Page-level text extractions
>>
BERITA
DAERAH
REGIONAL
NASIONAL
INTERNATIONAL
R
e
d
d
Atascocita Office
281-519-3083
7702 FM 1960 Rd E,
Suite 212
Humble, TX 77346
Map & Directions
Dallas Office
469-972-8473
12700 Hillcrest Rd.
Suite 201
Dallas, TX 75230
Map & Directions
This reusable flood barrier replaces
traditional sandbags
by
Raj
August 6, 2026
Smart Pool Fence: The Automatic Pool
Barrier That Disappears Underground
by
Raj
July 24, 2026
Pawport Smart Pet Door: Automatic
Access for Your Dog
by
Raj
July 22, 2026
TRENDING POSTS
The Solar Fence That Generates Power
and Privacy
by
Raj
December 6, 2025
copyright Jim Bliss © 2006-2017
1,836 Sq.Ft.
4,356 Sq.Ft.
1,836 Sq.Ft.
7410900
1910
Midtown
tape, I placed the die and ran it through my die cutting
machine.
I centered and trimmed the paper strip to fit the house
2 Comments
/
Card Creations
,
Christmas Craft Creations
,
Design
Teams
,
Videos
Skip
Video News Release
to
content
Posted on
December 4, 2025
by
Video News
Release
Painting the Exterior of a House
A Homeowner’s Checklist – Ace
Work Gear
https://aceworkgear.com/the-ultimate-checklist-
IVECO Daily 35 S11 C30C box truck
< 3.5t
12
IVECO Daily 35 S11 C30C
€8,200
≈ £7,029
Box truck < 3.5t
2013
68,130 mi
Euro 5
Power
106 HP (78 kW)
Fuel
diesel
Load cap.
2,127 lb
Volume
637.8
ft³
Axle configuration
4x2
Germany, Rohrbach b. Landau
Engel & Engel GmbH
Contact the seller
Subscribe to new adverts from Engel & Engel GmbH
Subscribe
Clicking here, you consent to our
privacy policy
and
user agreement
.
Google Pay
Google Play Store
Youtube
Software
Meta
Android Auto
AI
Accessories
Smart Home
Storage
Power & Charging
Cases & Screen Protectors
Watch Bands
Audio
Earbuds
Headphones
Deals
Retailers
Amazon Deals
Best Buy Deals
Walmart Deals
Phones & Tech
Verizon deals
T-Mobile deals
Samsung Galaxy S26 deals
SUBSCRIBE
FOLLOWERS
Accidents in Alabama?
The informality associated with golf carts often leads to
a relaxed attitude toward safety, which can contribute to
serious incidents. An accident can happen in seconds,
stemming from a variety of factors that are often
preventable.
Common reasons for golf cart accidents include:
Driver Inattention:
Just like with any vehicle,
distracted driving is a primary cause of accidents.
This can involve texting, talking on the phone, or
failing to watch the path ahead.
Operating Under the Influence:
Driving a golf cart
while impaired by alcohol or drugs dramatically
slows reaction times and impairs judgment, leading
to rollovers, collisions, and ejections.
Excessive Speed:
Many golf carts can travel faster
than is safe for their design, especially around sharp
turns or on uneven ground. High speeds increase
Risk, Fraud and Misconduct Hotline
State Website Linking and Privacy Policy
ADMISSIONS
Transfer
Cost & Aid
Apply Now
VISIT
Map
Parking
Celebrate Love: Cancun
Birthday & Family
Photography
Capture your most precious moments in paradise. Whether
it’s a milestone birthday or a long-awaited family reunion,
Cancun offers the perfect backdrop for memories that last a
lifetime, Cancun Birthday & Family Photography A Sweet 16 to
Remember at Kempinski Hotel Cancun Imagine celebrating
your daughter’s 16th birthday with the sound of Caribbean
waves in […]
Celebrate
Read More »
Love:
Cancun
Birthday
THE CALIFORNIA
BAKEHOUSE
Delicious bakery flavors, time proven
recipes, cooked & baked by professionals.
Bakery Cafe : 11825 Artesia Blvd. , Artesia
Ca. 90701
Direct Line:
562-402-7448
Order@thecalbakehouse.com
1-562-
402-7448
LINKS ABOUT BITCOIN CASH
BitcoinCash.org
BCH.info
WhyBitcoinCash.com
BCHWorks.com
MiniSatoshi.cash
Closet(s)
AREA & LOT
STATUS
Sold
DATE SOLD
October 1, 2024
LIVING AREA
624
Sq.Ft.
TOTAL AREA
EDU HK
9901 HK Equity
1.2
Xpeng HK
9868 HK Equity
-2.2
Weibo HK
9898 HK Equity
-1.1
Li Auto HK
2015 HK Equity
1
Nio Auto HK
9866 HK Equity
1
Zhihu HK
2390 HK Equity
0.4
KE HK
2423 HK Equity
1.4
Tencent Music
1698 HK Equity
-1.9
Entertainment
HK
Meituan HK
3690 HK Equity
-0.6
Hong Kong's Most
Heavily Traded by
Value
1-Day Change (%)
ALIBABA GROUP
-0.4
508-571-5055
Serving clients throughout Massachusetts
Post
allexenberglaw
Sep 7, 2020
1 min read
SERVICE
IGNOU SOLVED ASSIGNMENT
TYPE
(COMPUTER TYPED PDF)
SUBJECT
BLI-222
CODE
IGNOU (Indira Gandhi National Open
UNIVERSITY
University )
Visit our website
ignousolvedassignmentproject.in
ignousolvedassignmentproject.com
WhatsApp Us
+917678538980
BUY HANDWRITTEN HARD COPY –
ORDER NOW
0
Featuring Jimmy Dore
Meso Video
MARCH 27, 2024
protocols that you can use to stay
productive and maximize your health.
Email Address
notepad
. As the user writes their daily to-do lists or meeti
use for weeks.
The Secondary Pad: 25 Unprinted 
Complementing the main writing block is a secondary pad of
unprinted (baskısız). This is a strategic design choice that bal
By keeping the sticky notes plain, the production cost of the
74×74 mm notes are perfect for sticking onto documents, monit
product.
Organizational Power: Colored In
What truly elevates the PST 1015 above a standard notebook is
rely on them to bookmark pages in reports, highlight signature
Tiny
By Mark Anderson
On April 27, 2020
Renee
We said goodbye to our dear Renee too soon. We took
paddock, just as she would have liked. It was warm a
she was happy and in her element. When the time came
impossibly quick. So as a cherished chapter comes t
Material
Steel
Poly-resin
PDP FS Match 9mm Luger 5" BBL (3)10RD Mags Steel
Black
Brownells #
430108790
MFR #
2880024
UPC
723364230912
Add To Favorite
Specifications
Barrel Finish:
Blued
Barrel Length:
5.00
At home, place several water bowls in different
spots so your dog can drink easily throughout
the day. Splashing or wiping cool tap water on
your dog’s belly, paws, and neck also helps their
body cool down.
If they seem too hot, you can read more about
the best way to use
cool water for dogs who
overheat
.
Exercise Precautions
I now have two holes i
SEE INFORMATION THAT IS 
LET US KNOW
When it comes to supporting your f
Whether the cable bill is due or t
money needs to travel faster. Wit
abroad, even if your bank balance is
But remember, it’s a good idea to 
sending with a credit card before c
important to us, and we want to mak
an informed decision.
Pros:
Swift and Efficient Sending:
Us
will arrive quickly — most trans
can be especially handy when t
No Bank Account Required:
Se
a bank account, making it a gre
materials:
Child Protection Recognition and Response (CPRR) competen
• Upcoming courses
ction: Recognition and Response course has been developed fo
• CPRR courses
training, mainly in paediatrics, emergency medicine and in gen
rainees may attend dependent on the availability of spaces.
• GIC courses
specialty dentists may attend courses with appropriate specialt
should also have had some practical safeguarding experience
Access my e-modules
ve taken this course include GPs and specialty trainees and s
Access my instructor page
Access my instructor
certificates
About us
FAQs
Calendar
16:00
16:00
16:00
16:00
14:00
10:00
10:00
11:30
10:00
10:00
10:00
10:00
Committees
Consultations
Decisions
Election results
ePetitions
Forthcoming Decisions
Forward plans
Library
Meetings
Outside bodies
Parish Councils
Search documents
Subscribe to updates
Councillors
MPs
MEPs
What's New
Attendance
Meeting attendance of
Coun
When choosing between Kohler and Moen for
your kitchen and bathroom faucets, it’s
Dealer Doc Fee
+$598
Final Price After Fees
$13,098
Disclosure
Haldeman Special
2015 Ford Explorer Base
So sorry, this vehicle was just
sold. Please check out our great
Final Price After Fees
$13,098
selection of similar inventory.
<<
Task prompt: In the records above, locate the lines holding the word "instructor". Copy each of them.

Problem solution:
Access my instructor page
Access my instructor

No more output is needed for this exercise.